Problem to work on: Pull every line with the word "calendar" out of the entries below.
(Records shown Opens)
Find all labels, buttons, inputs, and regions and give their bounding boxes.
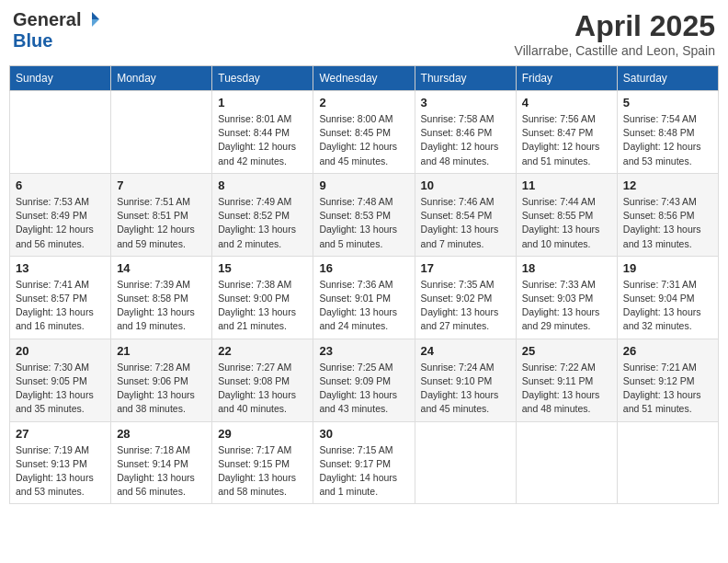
day-cell xyxy=(10,91,111,174)
day-number: 19 xyxy=(623,261,712,275)
day-cell: 11Sunrise: 7:44 AMSunset: 8:55 PMDayligh… xyxy=(516,173,617,256)
day-cell: 25Sunrise: 7:22 AMSunset: 9:11 PMDayligh… xyxy=(516,339,617,421)
week-row-1: 1Sunrise: 8:01 AMSunset: 8:44 PMDaylight… xyxy=(10,91,719,174)
day-number: 4 xyxy=(522,96,611,109)
day-info: Sunrise: 7:21 AMSunset: 9:12 PMDaylight:… xyxy=(623,361,712,417)
day-cell xyxy=(111,91,212,174)
weekday-header-wednesday: Wednesday xyxy=(313,66,415,91)
day-cell: 28Sunrise: 7:18 AMSunset: 9:14 PMDayligh… xyxy=(111,421,212,504)
day-cell: 23Sunrise: 7:25 AMSunset: 9:09 PMDayligh… xyxy=(313,339,415,421)
day-info: Sunrise: 7:28 AMSunset: 9:06 PMDaylight:… xyxy=(117,361,206,417)
day-cell: 21Sunrise: 7:28 AMSunset: 9:06 PMDayligh… xyxy=(111,339,212,421)
day-number: 28 xyxy=(117,427,206,441)
day-number: 27 xyxy=(16,427,105,441)
day-cell: 17Sunrise: 7:35 AMSunset: 9:02 PMDayligh… xyxy=(415,256,516,339)
day-number: 14 xyxy=(117,261,206,275)
week-row-3: 13Sunrise: 7:41 AMSunset: 8:57 PMDayligh… xyxy=(10,256,719,339)
day-info: Sunrise: 7:33 AMSunset: 9:03 PMDaylight:… xyxy=(522,278,611,334)
day-cell: 3Sunrise: 7:58 AMSunset: 8:46 PMDaylight… xyxy=(415,91,516,174)
day-number: 17 xyxy=(421,261,510,275)
day-number: 29 xyxy=(218,427,307,441)
day-info: Sunrise: 7:22 AMSunset: 9:11 PMDaylight:… xyxy=(522,361,611,417)
day-info: Sunrise: 7:30 AMSunset: 9:05 PMDaylight:… xyxy=(16,361,105,417)
day-info: Sunrise: 7:17 AMSunset: 9:15 PMDaylight:… xyxy=(218,443,307,500)
day-number: 30 xyxy=(319,427,408,441)
day-info: Sunrise: 7:19 AMSunset: 9:13 PMDaylight:… xyxy=(16,443,105,500)
day-info: Sunrise: 7:25 AMSunset: 9:09 PMDaylight:… xyxy=(319,361,408,417)
day-info: Sunrise: 7:44 AMSunset: 8:55 PMDaylight:… xyxy=(522,195,611,251)
weekday-header-row: SundayMondayTuesdayWednesdayThursdayFrid… xyxy=(10,66,719,91)
day-cell xyxy=(415,421,516,504)
week-row-2: 6Sunrise: 7:53 AMSunset: 8:49 PMDaylight… xyxy=(10,173,719,256)
title-area: April 2025 Villarrabe, Castille and Leon… xyxy=(515,9,715,58)
day-cell xyxy=(516,421,617,504)
day-number: 5 xyxy=(623,96,712,109)
day-info: Sunrise: 7:43 AMSunset: 8:56 PMDaylight:… xyxy=(623,195,712,251)
day-cell: 5Sunrise: 7:54 AMSunset: 8:48 PMDaylight… xyxy=(617,91,718,174)
day-cell: 12Sunrise: 7:43 AMSunset: 8:56 PMDayligh… xyxy=(617,173,718,256)
day-cell: 9Sunrise: 7:48 AMSunset: 8:53 PMDaylight… xyxy=(313,173,415,256)
day-info: Sunrise: 7:48 AMSunset: 8:53 PMDaylight:… xyxy=(319,195,408,251)
day-info: Sunrise: 7:38 AMSunset: 9:00 PMDaylight:… xyxy=(218,278,307,334)
weekday-header-sunday: Sunday xyxy=(10,66,111,91)
day-info: Sunrise: 7:41 AMSunset: 8:57 PMDaylight:… xyxy=(16,278,105,334)
day-number: 23 xyxy=(319,344,408,358)
day-number: 9 xyxy=(319,178,408,192)
day-number: 25 xyxy=(522,344,611,358)
location-title: Villarrabe, Castille and Leon, Spain xyxy=(515,43,715,58)
weekday-header-saturday: Saturday xyxy=(617,66,718,91)
day-info: Sunrise: 7:35 AMSunset: 9:02 PMDaylight:… xyxy=(421,278,510,334)
day-number: 10 xyxy=(421,178,510,192)
day-info: Sunrise: 7:56 AMSunset: 8:47 PMDaylight:… xyxy=(522,112,611,168)
day-number: 13 xyxy=(16,261,105,275)
day-cell: 22Sunrise: 7:27 AMSunset: 9:08 PMDayligh… xyxy=(212,339,313,421)
week-row-5: 27Sunrise: 7:19 AMSunset: 9:13 PMDayligh… xyxy=(10,421,719,504)
day-number: 2 xyxy=(319,96,408,109)
day-cell: 30Sunrise: 7:15 AMSunset: 9:17 PMDayligh… xyxy=(313,421,415,504)
logo: General Blue xyxy=(13,9,101,52)
day-info: Sunrise: 7:24 AMSunset: 9:10 PMDaylight:… xyxy=(421,361,510,417)
day-cell: 24Sunrise: 7:24 AMSunset: 9:10 PMDayligh… xyxy=(415,339,516,421)
day-info: Sunrise: 7:46 AMSunset: 8:54 PMDaylight:… xyxy=(421,195,510,251)
calendar-table: SundayMondayTuesdayWednesdayThursdayFrid… xyxy=(9,65,719,504)
day-number: 15 xyxy=(218,261,307,275)
day-number: 8 xyxy=(218,178,307,192)
day-number: 6 xyxy=(16,178,105,192)
svg-marker-0 xyxy=(92,12,99,19)
day-info: Sunrise: 8:00 AMSunset: 8:45 PMDaylight:… xyxy=(319,112,408,168)
day-cell: 2Sunrise: 8:00 AMSunset: 8:45 PMDaylight… xyxy=(313,91,415,174)
weekday-header-thursday: Thursday xyxy=(415,66,516,91)
day-cell: 16Sunrise: 7:36 AMSunset: 9:01 PMDayligh… xyxy=(313,256,415,339)
day-cell: 27Sunrise: 7:19 AMSunset: 9:13 PMDayligh… xyxy=(10,421,111,504)
calendar-body: 1Sunrise: 8:01 AMSunset: 8:44 PMDaylight… xyxy=(10,91,719,504)
day-info: Sunrise: 7:49 AMSunset: 8:52 PMDaylight:… xyxy=(218,195,307,251)
day-cell: 18Sunrise: 7:33 AMSunset: 9:03 PMDayligh… xyxy=(516,256,617,339)
svg-marker-1 xyxy=(92,19,99,27)
month-title: April 2025 xyxy=(515,9,715,43)
day-cell xyxy=(617,421,718,504)
day-info: Sunrise: 7:51 AMSunset: 8:51 PMDaylight:… xyxy=(117,195,206,251)
day-cell: 14Sunrise: 7:39 AMSunset: 8:58 PMDayligh… xyxy=(111,256,212,339)
day-info: Sunrise: 8:01 AMSunset: 8:44 PMDaylight:… xyxy=(218,112,307,168)
day-number: 3 xyxy=(421,96,510,109)
week-row-4: 20Sunrise: 7:30 AMSunset: 9:05 PMDayligh… xyxy=(10,339,719,421)
day-number: 16 xyxy=(319,261,408,275)
day-number: 20 xyxy=(16,344,105,358)
day-cell: 4Sunrise: 7:56 AMSunset: 8:47 PMDaylight… xyxy=(516,91,617,174)
day-number: 18 xyxy=(522,261,611,275)
logo-general: General xyxy=(13,9,81,30)
day-info: Sunrise: 7:27 AMSunset: 9:08 PMDaylight:… xyxy=(218,361,307,417)
day-number: 21 xyxy=(117,344,206,358)
day-cell: 1Sunrise: 8:01 AMSunset: 8:44 PMDaylight… xyxy=(212,91,313,174)
day-info: Sunrise: 7:15 AMSunset: 9:17 PMDaylight:… xyxy=(319,443,408,500)
day-cell: 7Sunrise: 7:51 AMSunset: 8:51 PMDaylight… xyxy=(111,173,212,256)
day-number: 12 xyxy=(623,178,712,192)
day-cell: 6Sunrise: 7:53 AMSunset: 8:49 PMDaylight… xyxy=(10,173,111,256)
day-number: 1 xyxy=(218,96,307,109)
day-info: Sunrise: 7:58 AMSunset: 8:46 PMDaylight:… xyxy=(421,112,510,168)
weekday-header-tuesday: Tuesday xyxy=(212,66,313,91)
day-info: Sunrise: 7:39 AMSunset: 8:58 PMDaylight:… xyxy=(117,278,206,334)
day-number: 26 xyxy=(623,344,712,358)
weekday-header-monday: Monday xyxy=(111,66,212,91)
day-info: Sunrise: 7:53 AMSunset: 8:49 PMDaylight:… xyxy=(16,195,105,251)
(Records shown Closes)
Exercise result:
calendar-table: SundayMondayTuesdayWednesdayThursdayFrid… xyxy=(9,65,719,504)
calendar-body: 1Sunrise: 8:01 AMSunset: 8:44 PMDaylight… xyxy=(10,91,719,504)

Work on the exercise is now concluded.